▸ Exercise:
Every entry should come back exactly as written, minus the pictures.

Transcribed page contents
:::

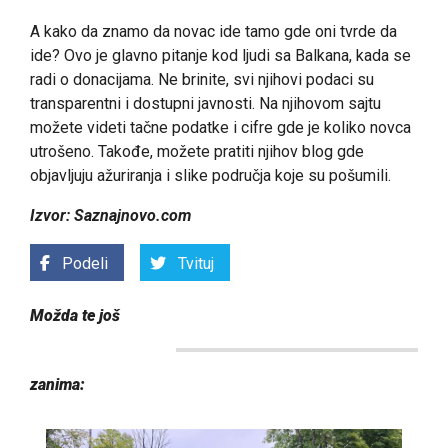
A kako da znamo da novac ide tamo gde oni tvrde da
ide? Ovo je glavno pitanje kod ljudi sa Balkana, kada se
radi o donacijama. Ne brinite, svi njihovi podaci su
transparentni i dostupni javnosti. Na njihovom sajtu
možete videti tačne podatke i cifre gde je koliko novca
utrošeno. Takođe, možete pratiti njihov blog gde
objavljuju ažuriranja i slike područja koje su pošumili.
Izvor: Saznajnovo.com
Podeli
Tvituj
Možda te još
zanima:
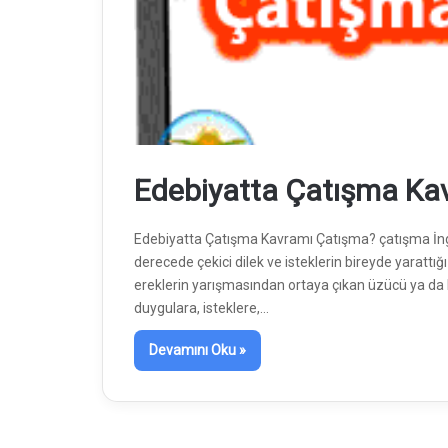
Edebiyatta Çatışma Ka
Edebiyatta Çatışma Kavramı Çatışma? çatışma İng. c
derecede çekici dilek ve isteklerin bireyde yarattığ
ereklerin yarışmasından ortaya çıkan üzücü ya da 
duygulara, isteklere,…
Devamını Oku »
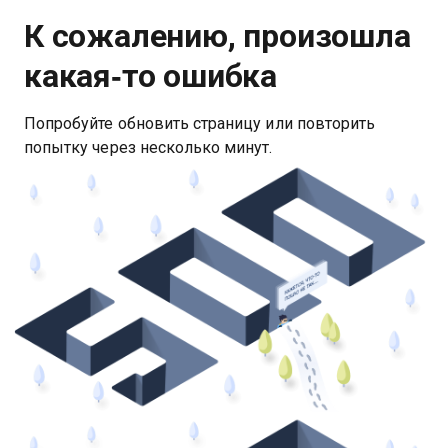
К сожалению, произошла
какая‑то ошибка
Попробуйте обновить страницу или повторить
попытку через несколько минут.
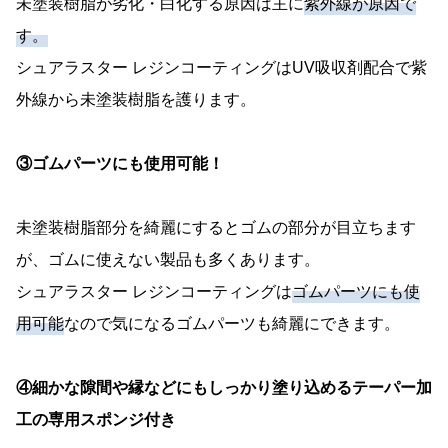
未塗装樹脂が劣化・白化する原因は主に
紫外線が原因で
す。
シュアラスター レジンコーティングはUV吸収剤配合で紫
外線から未塗装樹脂を護ります。
③ゴムパーツにも使用可能！
未塗装樹脂部分を綺麗にするとゴムの部分が目立ちます
が、ゴムに使えない製品も多くあります。
シュアラスター レジンコーティングは
ゴムパーツにも使
用可能
なので気になるゴムパーツも綺麗にできます。
④細かな隙間や縁などにもしっかり塗り込めるテーパー加
工の専用スポンジ付き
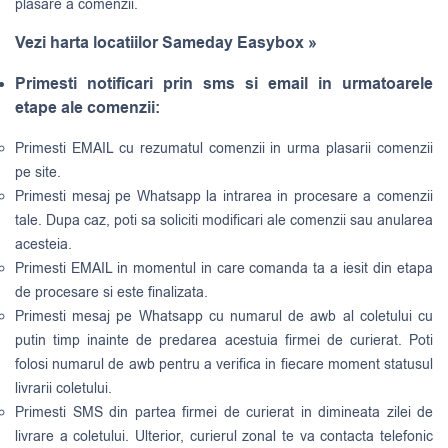
plasare a comenzii.
Vezi harta locatiilor Sameday Easybox »
Primesti notificari prin sms si email in urmatoarele
etape ale comenzii:
Primesti EMAIL cu rezumatul comenzii in urma plasarii comenzii
pe site.
Primesti mesaj pe Whatsapp la intrarea in procesare a comenzii
tale. Dupa caz, poti sa soliciti modificari ale comenzii sau anularea
acesteia.
Primesti EMAIL in momentul in care comanda ta a iesit din etapa
de procesare si este finalizata.
Primesti mesaj pe Whatsapp cu numarul de awb al coletului cu
putin timp inainte de predarea acestuia firmei de curierat. Poti
folosi numarul de awb pentru a verifica in fiecare moment statusul
livrarii coletului.
Primesti SMS din partea firmei de curierat in dimineata zilei de
livrare a coletului. Ulterior, curierul zonal te va contacta telefonic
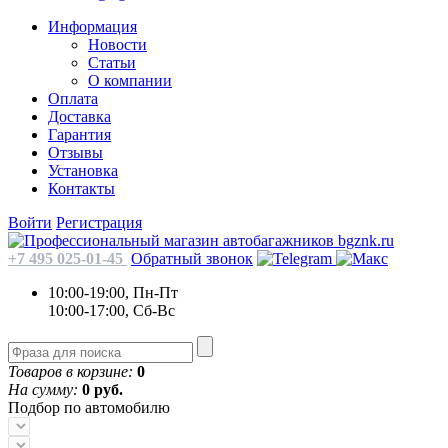
Информация
Новости
Статьи
О компании
Оплата
Доставка
Гарантия
Отзывы
Установка
Контакты
Войти
Регистрация
+7 495 025-01-45
Обратный звонок
10:00-19:00, Пн-Пт
10:00-17:00, Сб-Вс
Товаров в корзине:
0
На сумму:
0 руб.
Подбор по автомобилю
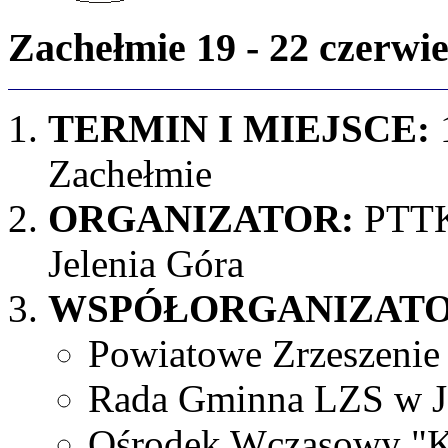
Zachełmie 19 - 22 czerwie
TERMIN I MIEJSCE:
1
Zachełmie
ORGANIZATOR:
PTTK 
Jelenia Góra
WSPÓŁORGANIZATO
Powiatowe Zrzeszenie
Rada Gminna LZS w J
Ośrodek Wczasowy "K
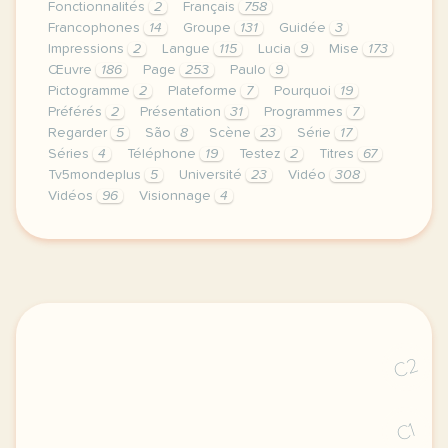
Fonctionnalités
2
Français
758
Francophones
14
Groupe
131
Guidée
3
Impressions
2
Langue
115
Lucia
9
Mise
173
Œuvre
186
Page
253
Paulo
9
Pictogramme
2
Plateforme
7
Pourquoi
19
Préférés
2
Présentation
31
Programmes
7
Regarder
5
São
8
Scène
23
Série
17
Séries
4
Téléphone
19
Testez
2
Titres
67
Tv5mondeplus
5
Université
23
Vidéo
308
Vidéos
96
Visionnage
4
continuer sans accepter le respect de votre vie p
C2
C1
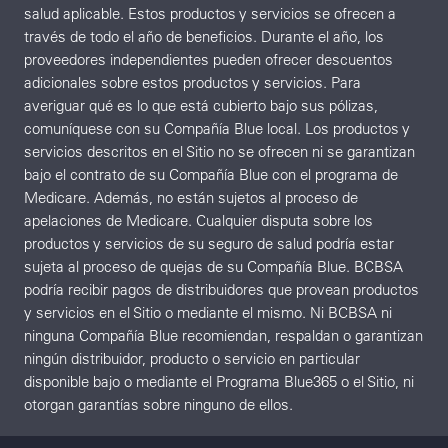
salud aplicable. Estos productos y servicios se ofrecen a
través de todo el año de beneficios. Durante el año, los
proveedores independientes pueden ofrecer descuentos
adicionales sobre estos productos y servicios. Para
averiguar qué es lo que está cubierto bajo sus pólizas,
comuníquese con su Compañía Blue local. Los productos y
servicios descritos en el Sitio no se ofrecen ni se garantizan
bajo el contrato de su Compañía Blue con el programa de
Medicare. Además, no están sujetos al proceso de
apelaciones de Medicare. Cualquier disputa sobre los
productos y servicios de su seguro de salud podría estar
sujeta al proceso de quejas de su Compañía Blue. BCBSA
podría recibir pagos de distribuidores que provean productos
y servicios en el Sitio o mediante el mismo. Ni BCBSA ni
ninguna Compañía Blue recomiendan, respaldan o garantizan
ningún distribuidor, producto o servicio en particular
disponible bajo o mediante el Programa Blue365 o el Sitio, ni
otorgan garantías sobre ninguno de ellos.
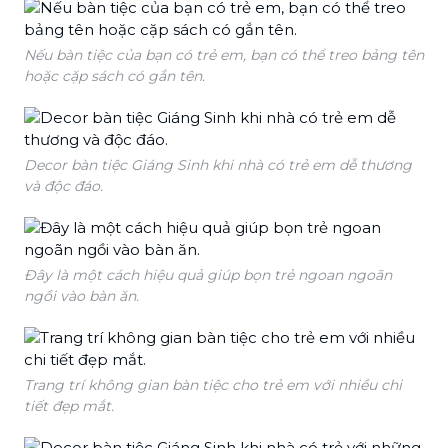
Nếu bàn tiệc của bạn có trẻ em, bạn có thể treo bảng tên
hoặc cặp sách có gắn tên.
Decor bàn tiệc Giáng Sinh khi nhà có trẻ em dễ thương
và độc đáo.
Đây là một cách hiệu quả giúp bọn trẻ ngoan ngoãn
ngồi vào bàn ăn.
Trang trí không gian bàn tiệc cho trẻ em với nhiều chi
tiết đẹp mắt.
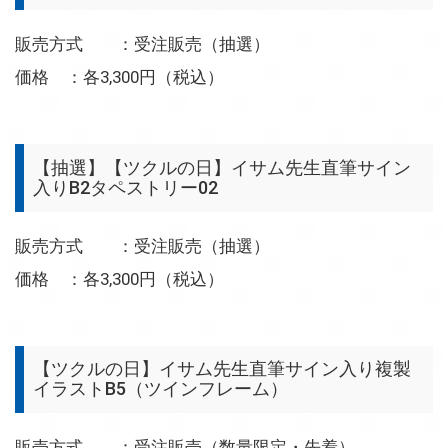
販売方式 ：受注販売（抽選）
価格 ：各3,300円（税込）
【抽選】【ツクルの日】イサム先生直筆サイン
入りB2タペストリー02
販売方式 ：受注販売（抽選）
価格 ：各3,300円（税込）
【ツクルの日】イサム先生直筆サイン入り複製
イラストB5（ツインフレーム）
販売方式 ：受注販売（数量限定・先着）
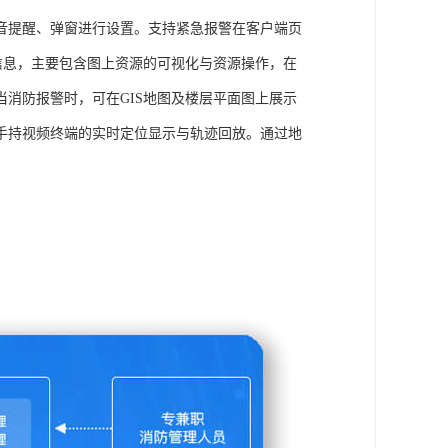
音提醒、弹窗进行设置。支持紧急报警在客户端页
信息，主要包含图上资源的可视化与资源操作，在
消防报警时，可在GIS地图及楼层平面图上展示
手持视频终端的实时定位显示与轨迹回放。通过地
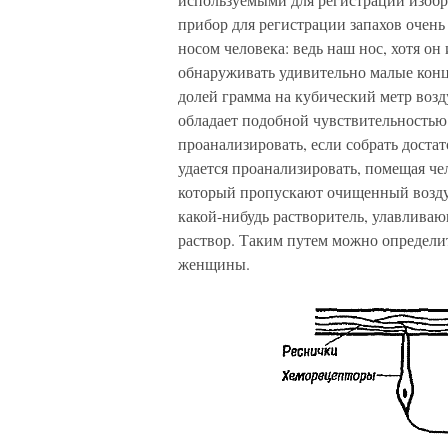
прибор для регистрации запахов очень
носом человека: ведь наш нос, хотя он
обнаруживать удивительно малые кон
долей грамма на кубический метр возд
обладает подобной чувствительностью
проанализировать, если собрать доста
удается проанализировать, помещая че
который пропускают очищенный воздух
какой-нибудь растворитель, улавлива
раствор. Таким путем можно определи
женщины.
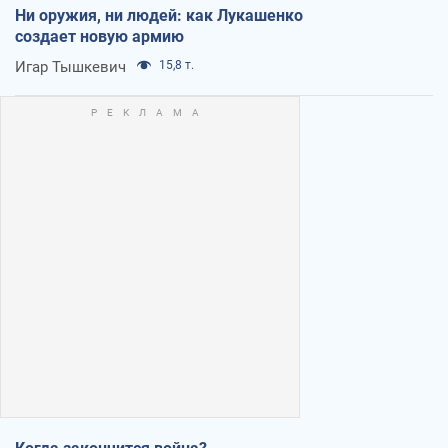
Ни оружия, ни людей: как Лукашенко
создает новую армию
Игар Тышкевич
15,8 т.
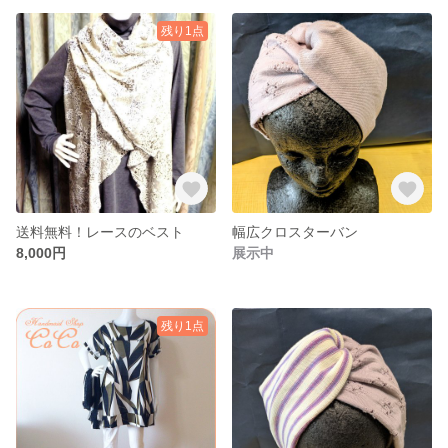
残り1点
送料無料！レースのベスト
幅広クロスターバン
8,000円
展示中
残り1点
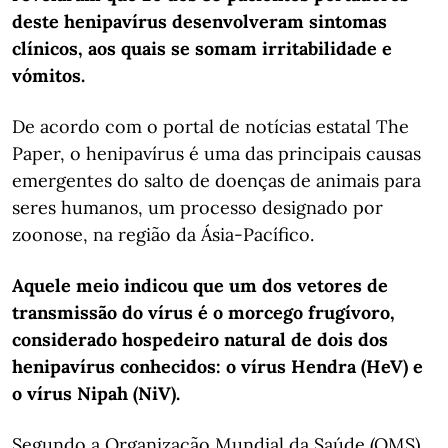
deste henipavírus desenvolveram sintomas
clínicos, aos quais se somam irritabilidade e
vómitos.
De acordo com o portal de notícias estatal The
Paper, o henipavírus é uma das principais causas
emergentes do salto de doenças de animais para
seres humanos, um processo designado por
zoonose, na região da Ásia-Pacífico.
Aquele meio indicou que um dos vetores de
transmissão do vírus é o morcego frugívoro,
considerado hospedeiro natural de dois dos
henipavírus conhecidos: o vírus Hendra (HeV) e
o vírus Nipah (NiV).
Segundo a Organização Mundial da Saúde (OMS),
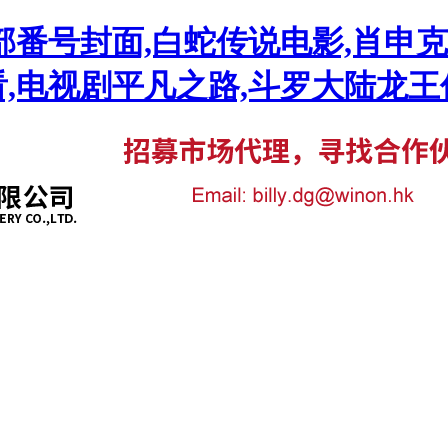
部番号封面,白蛇传说电影,肖申
,电视剧平凡之路,斗罗大陆龙王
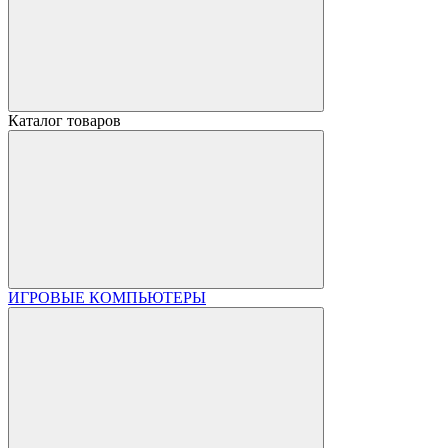
Каталог товаров
ИГРОВЫЕ КОМПЬЮТЕРЫ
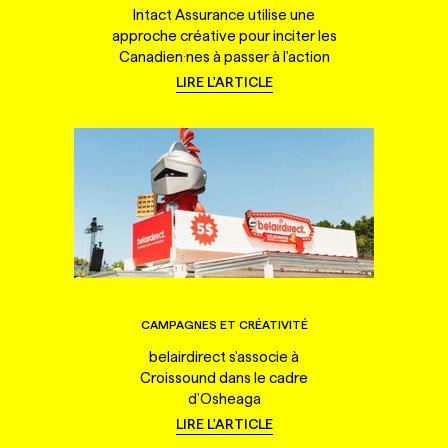
Intact Assurance utilise une
approche créative pour inciter les
Canadien·nes à passer à l'action
LIRE L'ARTICLE
CAMPAGNES ET CRÉATIVITÉ
belairdirect s'associe à
Croissound dans le cadre
d'Osheaga
LIRE L'ARTICLE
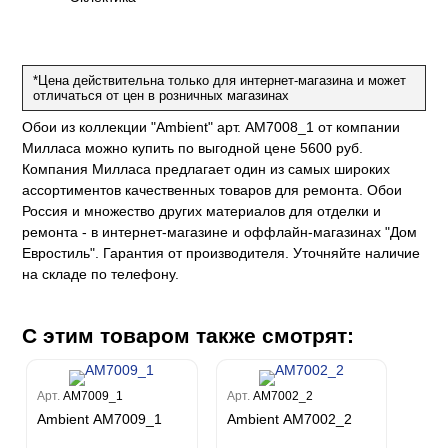
е
да
оли
 сезона
до Барталуччи Синий
м Макс
а
el Sole
rg
с
м Тренд
*Цена действительна только для интернет-магазина и может
ум Плюс
отличаться от цен в розничных магазинах
о
erior
eco
ine
ио
Обои из коллекции "Ambient" арт. AM7008_1 от компании
за
w
k
м Только
a
Милласа можно купить по выгодной цене 5600 руб.
ум Про
ord
a
Компания Милласа предлагает один из самых широких
а
рия
a 2
ассортиментов качественных товаров для ремонта. Обои
a
e III
м Бокс
Россия и множество других материалов для отделки и
ремонта - в интернет-магазине и оффлайн-магазинах "Дом
ум Бум
Stone
m
Евростиль". Гарантия от производителя. Уточняйте наличие
на складе по телефону.
С этим товаром также смотрят:
Арт.
AM7009_1
Арт.
AM7002_2
Ambient AM7009_1
Ambient AM7002_2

:::

▸ Task output:
A kako da znamo da novac ide tamo gde oni tvrde da
ide? Ovo je glavno pitanje kod ljudi sa Balkana, kada se
radi o donacijama. Ne brinite, svi njihovi podaci su
transparentni i dostupni javnosti. Na njihovom sajtu
možete videti tačne podatke i cifre gde je koliko novca
utrošeno. Takođe, možete pratiti njihov blog gde
objavljuju ažuriranja i slike područja koje su pošumili.
Izvor: Saznajnovo.com
Podeli
Tvituj
Možda te još
zanima:
Edebiyatta Çatışma Ka
Edebiyatta Çatışma Kavramı Çatışma? çatışma İng. c
derecede çekici dilek ve isteklerin bireyde yarattığ
ereklerin yarışmasından ortaya çıkan üzücü ya da 
duygulara, isteklere,…
Devamını Oku »
К сожалению, произошла
какая‑то ошибка
Попробуйте обновить страницу или повторить
попытку через несколько минут.
未塗装樹脂が劣化・白化する原因は主に
紫外線が原因で
す。
シュアラスター レジンコーティングはUV吸収剤配合で紫
外線から未塗装樹脂を護ります。
③ゴムパーツにも使用可能！
未塗装樹脂部分を綺麗にするとゴムの部分が目立ちます
が、ゴムに使えない製品も多くあります。
シュアラスター レジンコーティングは
ゴムパーツにも使
用可能
なので気になるゴムパーツも綺麗にできます。
④細かな隙間や縁などにもしっかり塗り込めるテーパー加
工の専用スポンジ付き
plasare a comenzii.
Vezi harta locatiilor Sameday Easybox »
Primesti notificari prin sms si email in urmatoarele
etape ale comenzii:
Primesti EMAIL cu rezumatul comenzii in urma plasarii comenzii
pe site.
Primesti mesaj pe Whatsapp la intrarea in procesare a comenzii
tale. Dupa caz, poti sa soliciti modificari ale comenzii sau anularea
acesteia.
Primesti EMAIL in momentul in care comanda ta a iesit din etapa
de procesare si este finalizata.
Primesti mesaj pe Whatsapp cu numarul de awb al coletului cu
putin timp inainte de predarea acestuia firmei de curierat. Poti
folosi numarul de awb pentru a verifica in fiecare moment statusul
livrarii coletului.
Primesti SMS din partea firmei de curierat in dimineata zilei de
livrare a coletului. Ulterior, curierul zonal te va contacta telefonic
Информация
Новости
Статьи
О компании
Оплата
Доставка
Гарантия
Отзывы
Установка
Контакты
Войти
Регистрация
+7 495 025-01-45
Обратный звонок
10:00-19:00, Пн-Пт
10:00-17:00, Сб-Вс
Товаров в корзине:
0
На сумму:
0 руб.
Подбор по автомобилю
Zachełmie 19 - 22 czerwie
TERMIN I MIEJSCE:
1
Zachełmie
ORGANIZATOR:
PTTK 
Jelenia Góra
WSPÓŁORGANIZATO
Powiatowe Zrzeszenie
Rada Gminna LZS w J
Ośrodek Wczasowy "K
Fonctionnalités
2
Français
758
Francophones
14
Groupe
131
Guidée
3
Impressions
2
Langue
115
Lucia
9
Mise
173
Œuvre
186
Page
253
Paulo
9
Pictogramme
2
Plateforme
7
Pourquoi
19
Préférés
2
Présentation
31
Programmes
7
Regarder
5
São
8
Scène
23
Série
17
Séries
4
Téléphone
19
Testez
2
Titres
67
Tv5mondeplus
5
Université
23
Vidéo
308
Vidéos
96
Visionnage
4
continuer sans accepter le respect de votre vie p
C2
C1
salud aplicable. Estos productos y servicios se ofrecen a
través de todo el año de beneficios. Durante el año, los
proveedores independientes pueden ofrecer descuentos
adicionales sobre estos productos y servicios. Para
averiguar qué es lo que está cubierto bajo sus pólizas,
comuníquese con su Compañía Blue local. Los productos y
servicios descritos en el Sitio no se ofrecen ni se garantizan
bajo el contrato de su Compañía Blue con el programa de
Medicare. Además, no están sujetos al proceso de
apelaciones de Medicare. Cualquier disputa sobre los
productos y servicios de su seguro de salud podría estar
sujeta al proceso de quejas de su Compañía Blue. BCBSA
podría recibir pagos de distribuidores que provean productos
y servicios en el Sitio o mediante el mismo. Ni BCBSA ni
ninguna Compañía Blue recomiendan, respaldan o garantizan
ningún distribuidor, producto o servicio en particular
disponible bajo o mediante el Programa Blue365 o el Sitio, ni
otorgan garantías sobre ninguno de ellos.
Nếu bàn tiệc của bạn có trẻ em, bạn có thể treo bảng tên
hoặc cặp sách có gắn tên.
Decor bàn tiệc Giáng Sinh khi nhà có trẻ em dễ thương
và độc đáo.
Đây là một cách hiệu quả giúp bọn trẻ ngoan ngoãn
ngồi vào bàn ăn.
Trang trí không gian bàn tiệc cho trẻ em với nhiều chi
tiết đẹp mắt.
販売方式 ：受注販売（抽選）
価格 ：各3,300円（税込）
【抽選】【ツクルの日】イサム先生直筆サイン
入りB2タペストリー02
販売方式 ：受注販売（抽選）
価格 ：各3,300円（税込）
【ツクルの日】イサム先生直筆サイン入り複製
イラストB5（ツインフレーム）
販売方式 ：受注販売（数量限定・先着）
音提醒、弹窗进行设置。支持紧急报警在客户端页
信息，主要包含图上资源的可视化与资源操作，在
消防报警时，可在GIS地图及楼层平面图上展示
手持视频终端的实时定位显示与轨迹回放。通过地
прибор для регистрации запахов очень
носом человека: ведь наш нос, хотя он
обнаруживать удивительно малые кон
долей грамма на кубический метр возд
обладает подобной чувствительностью
проанализировать, если собрать доста
удается проанализировать, помещая че
который пропускают очищенный воздух
какой-нибудь растворитель, улавлива
раствор. Таким путем можно определи
женщины.
Ни оружия, ни людей: как Лукашенко
создает новую армию
Игар Тышкевич
15,8 т.
残り1点
送料無料！レースのベスト
幅広クロスターバン
8,000円
展示中
残り1点
deste henipavírus desenvolveram sintomas
clínicos, aos quais se somam irritabilidade e
vómitos.
De acordo com o portal de notícias estatal The
Paper, o henipavírus é uma das principais causas
emergentes do salto de doenças de animais para
seres humanos, um processo designado por
zoonose, na região da Ásia-Pacífico.
Aquele meio indicou que um dos vetores de
transmissão do vírus é o morcego frugívoro,
considerado hospedeiro natural de dois dos
henipavírus conhecidos: o vírus Hendra (HeV) e
o vírus Nipah (NiV).
Segundo a Organização Mundial da Saúde (OMS),
部番号封面,白蛇传说电影,肖申
,电视剧平凡之路,斗罗大陆龙王
Каталог товаров
ИГРОВЫЕ КОМПЬЮТЕРЫ
Intact Assurance utilise une
approche créative pour inciter les
Canadien·nes à passer à l'action
LIRE L'ARTICLE
CAMPAGNES ET CRÉATIVITÉ
belairdirect s'associe à
Croissound dans le cadre
d'Osheaga
LIRE L'ARTICLE
е
да
оли
 сезона
до Барталуччи Синий
м Макс
а
el Sole
rg
с
м Тренд
*Цена действительна только для интернет-магазина и может
ум Плюс
отличаться от цен в розничных магазинах
о
erior
eco
ine
ио
Обои из коллекции "Ambient" арт. AM7008_1 от компании
за
w
k
м Только
a
Милласа можно купить по выгодной цене 5600 руб.
ум Про
ord
a
Компания Милласа предлагает один из самых широких
а
рия
a 2
ассортиментов качественных товаров для ремонта. Обои
a
e III
м Бокс
Россия и множество других материалов для отделки и
ремонта - в интернет-магазине и оффлайн-магазинах "Дом
ум Бум
Stone
m
Евростиль". Гарантия от производителя. Уточняйте наличие
на складе по телефону.
С этим товаром также смотрят:
Арт.
AM7009_1
Арт.
AM7002_2
Ambient AM7009_1
Ambient AM7002_2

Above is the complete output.